ASSIGNMENT - There is a line below that contains "exploser mon téléphone". Please reproduce it and all following lines exactly, through the final one.

Saved data entries -
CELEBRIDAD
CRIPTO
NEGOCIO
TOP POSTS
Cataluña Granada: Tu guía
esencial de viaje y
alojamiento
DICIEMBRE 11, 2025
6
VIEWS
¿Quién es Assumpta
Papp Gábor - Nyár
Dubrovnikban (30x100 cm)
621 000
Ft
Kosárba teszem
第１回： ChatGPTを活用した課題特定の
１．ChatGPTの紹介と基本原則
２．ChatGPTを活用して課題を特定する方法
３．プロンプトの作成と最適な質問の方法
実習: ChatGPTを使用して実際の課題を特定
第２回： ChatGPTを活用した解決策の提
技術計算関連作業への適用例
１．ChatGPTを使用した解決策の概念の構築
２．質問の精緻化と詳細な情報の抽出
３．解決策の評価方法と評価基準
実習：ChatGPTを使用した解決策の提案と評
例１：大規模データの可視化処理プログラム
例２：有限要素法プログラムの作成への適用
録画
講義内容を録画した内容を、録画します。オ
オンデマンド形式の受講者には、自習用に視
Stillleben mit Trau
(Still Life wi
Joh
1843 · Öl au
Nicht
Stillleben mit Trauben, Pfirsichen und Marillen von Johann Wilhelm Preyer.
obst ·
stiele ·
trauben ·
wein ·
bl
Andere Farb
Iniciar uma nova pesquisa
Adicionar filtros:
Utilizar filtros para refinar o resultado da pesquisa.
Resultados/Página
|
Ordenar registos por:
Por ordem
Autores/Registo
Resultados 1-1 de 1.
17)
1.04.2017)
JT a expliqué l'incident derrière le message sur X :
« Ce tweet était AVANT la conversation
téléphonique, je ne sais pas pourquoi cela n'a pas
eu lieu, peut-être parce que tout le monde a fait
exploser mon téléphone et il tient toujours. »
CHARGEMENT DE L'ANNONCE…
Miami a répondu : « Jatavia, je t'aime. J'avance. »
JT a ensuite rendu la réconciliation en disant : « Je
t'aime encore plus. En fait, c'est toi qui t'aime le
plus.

SOLVED EXERCISE -
exploser mon téléphone et il tient toujours. »
CHARGEMENT DE L'ANNONCE…
Miami a répondu : « Jatavia, je t'aime. J'avance. »
JT a ensuite rendu la réconciliation en disant : « Je
t'aime encore plus. En fait, c'est toi qui t'aime le
plus.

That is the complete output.